JERUSALEM (JTA) — An Israeli court ruled that a West Bank outpost can be legalized even though part of it is built on land that Palestinians claim they own.
The Jerusalem District Court on Tuesday based its decision on laws regarding Israel’s market regulation, which allows for illegal property transactions to be when a buyer was unaware that the transaction was illegal, such as with stolen goods.
The Mitzpeh Kramim outpost sits on the outskirts of the Kochav Hashahar settlement located in the northern West Bank. The settlement was established in the 1970s; the outpost was established by several families in 1999.

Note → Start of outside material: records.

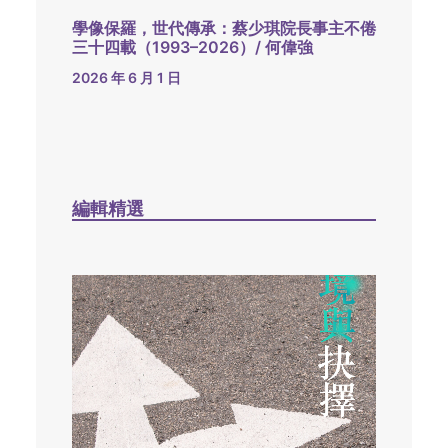
學像保羅，世代傳承：蔡少琪院長事主不倦
三十四載（1993–2026）/ 何偉強
2026 年 6 月 1 日
編輯精選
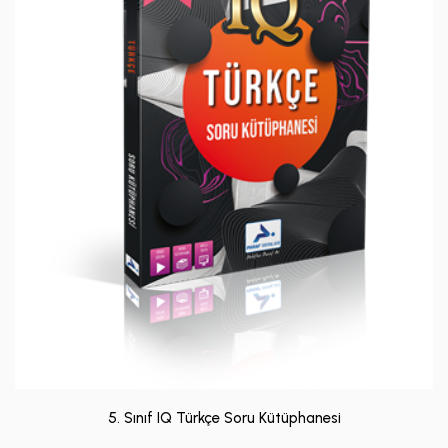
5. Sınıf IQ Türkçe Soru Kütüphanesi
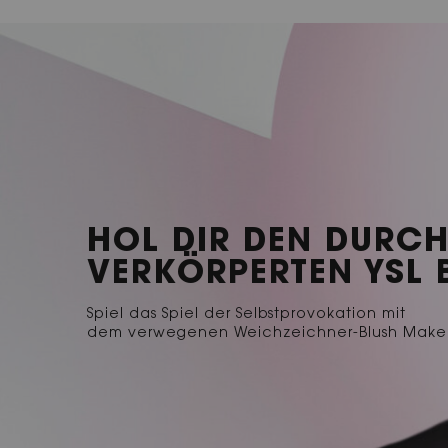
HOL DIR DEN DURCH
VERKÖRPERTEN YSL 
Spiel das Spiel der Selbstprovokation mit
dem verwegenen Weichzeichner-Blush Make 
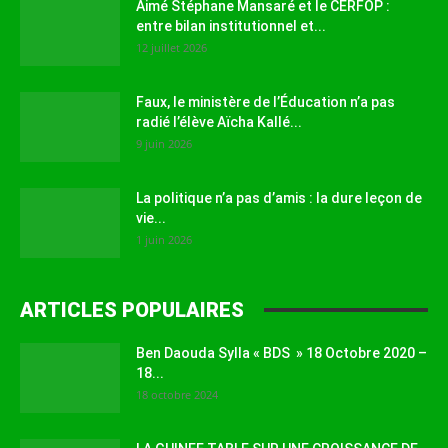
Aimé Stéphane Mansaré et le CERFOP :
entre bilan institutionnel et...
12 juillet 2026
Faux, le ministère de l’Éducation n’a pas
radié l’élève Aïcha Kallé...
9 juin 2026
La politique n’a pas d’amis : la dure leçon de
vie...
1 juin 2026
ARTICLES POPULAIRES
Ben Daouda Sylla « BDS » 18 Octobre 2020 –
18...
18 octobre 2024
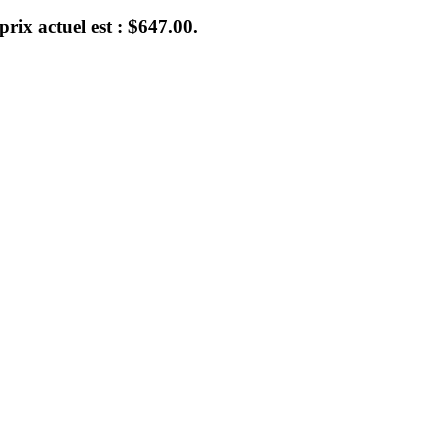
prix actuel est : $647.00.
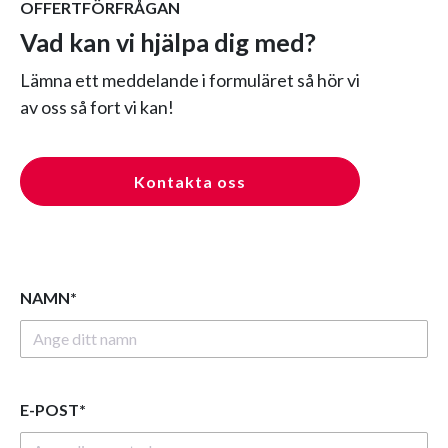
OFFERTFÖRFRÅGAN
Vad kan vi hjälpa dig med?
Lämna ett meddelande i formuläret så hör vi
av oss så fort vi kan!
Kontakta oss
NAMN*
E-POST*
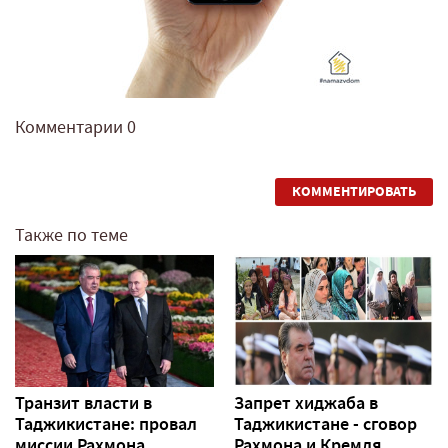
Комментарии
0
КОММЕНТИРОВАТЬ
Также по теме
Транзит власти в
Запрет хиджаба в
Таджикистане: провал
Таджикистане - сговор
миссии Рахмона
Рахмона и Кремля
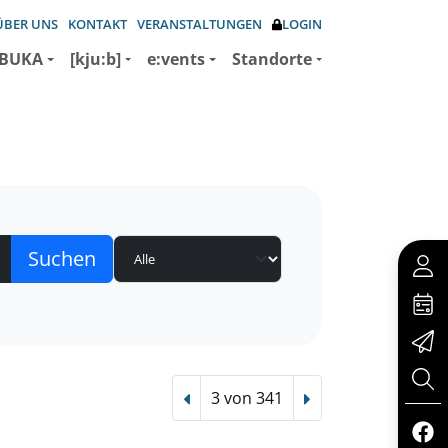
ÜBER UNS
KONTAKT
VERANSTALTUNGEN
LOGIN
BUKA
[kju:b]
e:vents
Standorte
3 von 341
Vorheriger Treffer
Nächster Treffer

The first 10 buildings constructed in 1999 had permits and assistance from the government. Subsequent building was undertaken without such permits, according to reports.
Israel’s Civil Administration told Haaretz that the Israeli government did not know in the 1980s when the land was allocated to the World Zionist Organization that it was privately owned because of confusion in the mapping of the area.
The court’s declaratory judgment on Tuesday states that the residents of Mitzpeh Kramim are the legal owners of the land and cannot removed from their homes. The Palestinians who claim ownership of the land parcels reportedly will be compensated.
Now that the District Court has issued its ruling, the Supreme Court can return to the Palestinian petitions, which had been frozen during the lower court’s deliberations. If the Supreme Court agrees with the District Court decision, then the outpost will be legalized.